The conference was told in a policy brief prepared for the event by the ACPC, based on findings from September’s IPCC report, that if Africa continues on its present path of increased population growth, even in the absence of climate change, it will exceed the limits of its non-marine water resources before 2025.
Including the effects of climate change on agriculture, the brief cited research projecting that yields from rain-fed agriculture in some North African countries could be reduced by up to 50 percent as soon as 2020. By 2080, Africa’s semi-arid land could increase from 5 percent now to 8 percent, it added.
Sea-level rise is another risk. An increase of 48cm by the end of this century could lead to storm surges and more intense rainstorms, as well as impacting fisheries and coastal eco-systems, according to the ACPC policy document.
Human health was mentioned as another area of concern, with adults and children facing dangers from more erratic weather conditions and infectious diseases such as malaria, African tick bite fever and leishmaniasis, the brief said.
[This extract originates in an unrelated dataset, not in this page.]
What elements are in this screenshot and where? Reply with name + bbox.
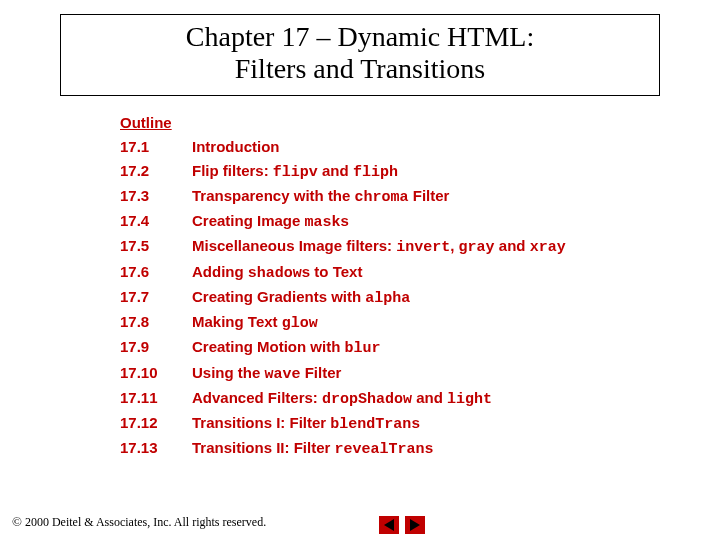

These patterns are already emerging in Ethiopia, and Kenya, it added.
Solutions to Africa’s climate change problems debated at the conference from Oct. 21 to 23 included making research more relevant to local needs, and adapting existing policies to cope better with climate change.
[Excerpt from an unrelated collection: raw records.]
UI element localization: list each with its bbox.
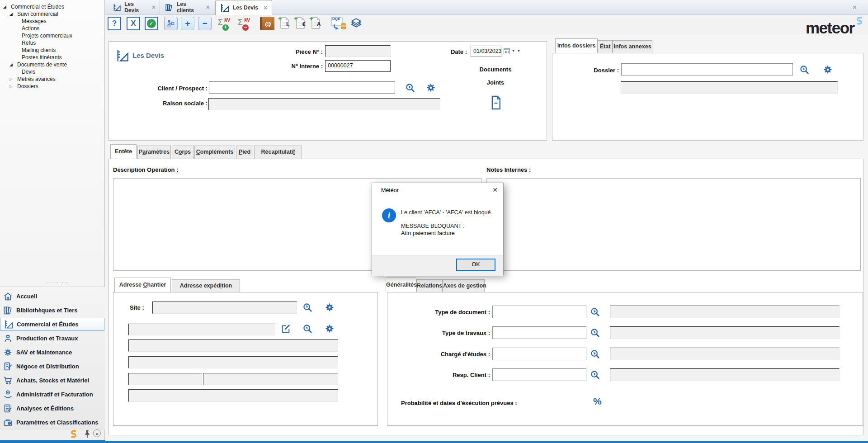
nav-item-bibliotheques[interactable]: Bibliothèques et Tiers [0,304,105,317]
date-dropdown-icon[interactable]: ▾ [518,48,520,53]
add-article-button[interactable]: + A [310,16,323,31]
collapse-button[interactable]: − [198,17,212,30]
tree-item[interactable]: Projets commerciaux [22,33,72,39]
tree-item[interactable]: Refus [22,40,36,47]
charge-etudes-input[interactable] [492,348,586,360]
tab-corps[interactable]: Corps [172,146,193,159]
search-icon[interactable] [590,307,600,317]
nav-item-accueil[interactable]: Accueil [0,290,105,303]
nav-item-label: SAV et Maintenance [16,349,72,356]
search-icon[interactable] [405,83,415,93]
add-line-button[interactable]: + L [279,16,292,31]
search-icon[interactable] [799,65,809,75]
tree-item[interactable]: Dossiers [17,83,38,90]
tree-item[interactable]: Actions [22,25,39,32]
tree-collapser-icon[interactable]: ▷ [9,76,13,83]
tab-les-devis-1[interactable]: Les Devis × [108,0,160,14]
tree-item[interactable]: Suivi commercial [17,11,58,18]
gear-icon[interactable] [325,302,335,312]
tab-label: ompléments [200,149,234,155]
nav-item-parametres[interactable]: Paramètres et Classifications [0,416,105,429]
expand-button[interactable]: + [181,17,194,30]
resp-client-input[interactable] [492,368,586,381]
tree-expander-icon[interactable]: ◢ [9,61,13,68]
tab-label: Adresse expéd [180,283,220,289]
tree-expander-icon[interactable]: ◢ [3,4,6,10]
internal-number-input[interactable]: 00000027 [325,60,391,72]
tree-collapser-icon[interactable]: ▷ [9,83,13,90]
documents-label: Documents [466,66,525,73]
tree-item[interactable]: Postes itinérants [22,54,62,61]
validate-button[interactable]: ✓ [145,17,158,30]
notes-internes-textarea[interactable] [486,178,861,271]
nav-item-production[interactable]: Production et Travaux [0,332,105,345]
tab-close-icon[interactable]: × [206,4,210,11]
nav-item-commercial[interactable]: Commercial et Études [0,318,104,331]
search-icon[interactable] [302,324,312,334]
application-window: ◢ Commercial et Études ◢ Suivi commercia… [0,0,868,443]
sum-add-button[interactable]: Σ §V + [217,17,235,31]
tree-item[interactable]: Documents de vente [17,61,67,68]
address-line1-field [128,339,338,352]
nav-item-administratif[interactable]: Administratif et Facturation [0,388,105,401]
tree-item[interactable]: Devis [22,69,35,75]
dialog-close-icon[interactable]: ✕ [492,186,498,193]
percent-icon[interactable]: % [593,396,602,407]
search-icon[interactable] [590,370,600,380]
calendar-icon[interactable] [503,47,510,55]
contacts-button[interactable]: @ [260,17,274,30]
tree-expander-icon[interactable]: ◢ [9,11,13,18]
tree-item[interactable]: Messages [22,18,47,25]
tab-etat[interactable]: État [598,40,613,53]
date-input[interactable]: 01/03/2023 [471,46,501,57]
search-icon[interactable] [590,328,600,338]
edit-icon[interactable] [281,324,291,334]
tree-item[interactable]: Métrés avancés [17,76,56,83]
gear-icon[interactable] [325,324,335,334]
client-prospect-input[interactable] [209,81,395,94]
add-euro-button[interactable]: + € [295,16,307,31]
tab-generalites[interactable]: Généralités [386,278,416,292]
tab-infos-annexes[interactable]: Infos annexes [613,40,652,53]
tree-item[interactable]: Commercial et Études [11,4,64,10]
tab-close-icon[interactable]: × [264,4,267,11]
gear-icon[interactable] [823,65,833,75]
type-document-input[interactable] [492,306,586,318]
sum-remove-button[interactable]: Σ §V − [237,17,255,31]
tab-les-clients[interactable]: Les clients × [161,0,214,14]
gear-icon[interactable] [426,83,436,93]
ok-button[interactable]: OK [456,259,495,271]
tab-recapitulatif[interactable]: Récapitulatif [254,146,302,159]
tab-adresse-chantier[interactable]: Adresse Chantier [114,278,171,292]
layers-button[interactable] [349,17,363,30]
search-icon[interactable] [302,302,312,312]
nav-item-achats[interactable]: Achats, Stocks et Matériel [0,374,105,387]
type-travaux-input[interactable] [492,326,586,339]
tab-adresse-expedition[interactable]: Adresse expédition [172,279,240,292]
tab-relations[interactable]: Relations [416,279,443,292]
search-icon[interactable] [590,349,600,359]
nav-item-sav[interactable]: SAV et Maintenance [0,346,105,359]
help-button[interactable]: ? [108,17,121,30]
nav-item-analyses[interactable]: Analyses et Éditions [0,402,105,415]
tab-close-icon[interactable]: × [152,4,156,11]
tab-parametres[interactable]: Paramètres [137,146,171,159]
pin-icon[interactable] [83,429,91,438]
tab-complements[interactable]: Compléments [194,146,235,159]
tree-view-button[interactable] [164,17,178,30]
tab-axes-de-gestion[interactable]: Axes de gestion [443,279,485,292]
tab-entete[interactable]: Entête [110,144,137,159]
tree-item[interactable]: Mailing clients [22,47,56,54]
collapse-sidebar-icon[interactable]: « [93,429,101,437]
date-dropdown-icon[interactable]: ▾ [512,48,514,53]
tab-infos-dossiers[interactable]: Infos dossiers [555,38,598,53]
nav-item-negoce[interactable]: Négoce et Distribution [0,360,105,373]
splitter-grip[interactable]: ········· [40,280,76,285]
close-all-tabs-icon[interactable]: × [853,3,857,11]
dqe-import-button[interactable]: DQE [330,16,347,31]
tab-pied[interactable]: Pied [236,146,253,159]
dossier-input[interactable] [621,63,793,75]
cancel-button[interactable]: X [127,17,140,30]
attached-document-icon[interactable] [490,95,502,110]
tab-les-devis-2-active[interactable]: Les Devis × [215,0,272,15]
Local communities should be involved in developing climate change strategies, the negative impacts of adaptation measures considered, and regional rather than continental or international approaches to combat climate change drawn up, conference participants agreed.
LOW HOPES FOR WARSAW?
Some warned current plans to deal with climate change are not yet being fully implemented, let alone looking for new options.
Abdalla Hamdok, ECA’s deputy secretary, pointed to a tendency among rich countries to weaken their commitments - including a failure by some to sign up for the extension of the Kyoto Protocol at climate talks last year.
The principle of “common but differentiated responsibilities” which was the basis of climate negotiations in the 1990s – the concept that all countries must act to tackle climate change, but in proportion with their historic greenhouse gas emissions and ability to pay - seems to be under threat from developed nations, Hamdok added.
The Pan-African Climate Justice Alliance, meanwhile, raised concerns that African climate negotiators may be hobbled at November’s talks by a lack of political ambition.
Mithika Mwenda, PACJA’s secretary general, said a declaration made this month in Gaborone, Botswana, by a session of the African Ministerial Conference on the Environment (AMCEN) watered down several key issues, threatening the chances of reaching a binding climate deal that is in the interests of the African people.
Mwenda said goals of limiting global warming to below 1.5 degrees Celsius, and ensuring global emissions peak by 2020 and fall below 1990 levels by 2050 were omitted from the Gaborone declaration, despite being included in earlier documents.
The PACJA head also called for limits on the use of carbon offsetting by developed nations, which he said had allowed them to continue polluting by buying emission reduction credits.
And he urged climate negotiators in Warsaw to agree on an international mechanism to tackle loss and damage related to climate and change. This would contribute to “the creation of fair and equitable help for developing nations, especially in Africa, as the continent houses the most vulnerable population”, Mwenda said.
E.G. Woldegebriel is a journalist based in Addis Ababa with an interest in environmental issues.